RENAISSANCE writers have plenty to say about women and romance, most of it disparaging –on both sides of the equation. On the one hand, romance itself tends to be identified with the feminine. The leisured experience of reading chivalric literature is metaphorically equated with the bewitching snares and diversions that are forever threatening to seduce the heroes of these books from their assigned quests, displacing them from the category of the ‘knight errant’ into that of the merely ‘errant’. Books of chivalry thus might themselves figure as tempting Acrasias or Lyndarazas, invitations to surrender oneself to present pleasure at the expense of one's virtue. Time and again, we are warned of the propensity of such books to induce lustful thoughts.

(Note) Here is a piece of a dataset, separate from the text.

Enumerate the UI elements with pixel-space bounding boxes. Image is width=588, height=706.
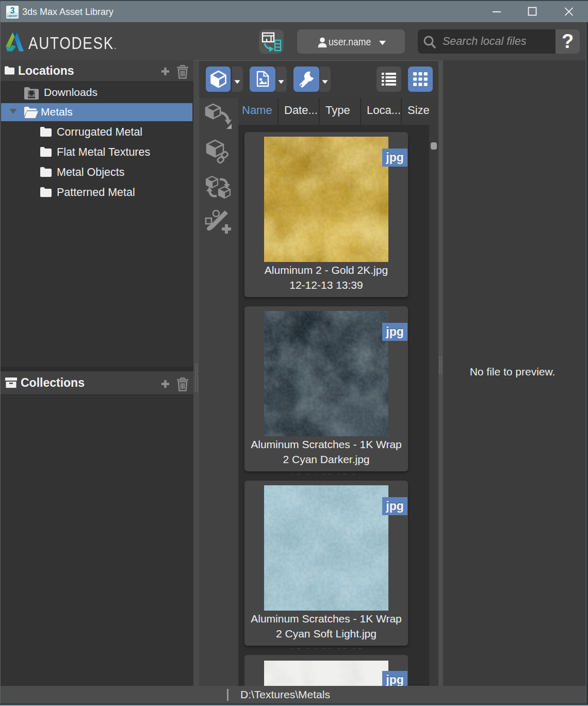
svg-text:LIBRARY: LIBRARY xyxy=(7,15,18,18)
svg-text:3: 3 xyxy=(10,6,15,15)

For François de la Noue, texts such as Amadis de Gaule are virtual handbooks of sexual misadventure, as alluring as they are dangerous, full of ‘impudent and foule loves’. This is the process that Patricia Parker describes, whereby romance ‘became increasingly synonymous with one of its own archetypes –the protective but potentially indolent bower’.

Beyond this, we also have a large amount of commentary on the topic of women themselves reading romance, again almost invariably dismissive. Despite the gendering of the genre as female, the (presumed) danger seems, if anything, to have been amplified in the case of the lady reader. Again and again we are reminded of the threat to female virtue that such a figure represents.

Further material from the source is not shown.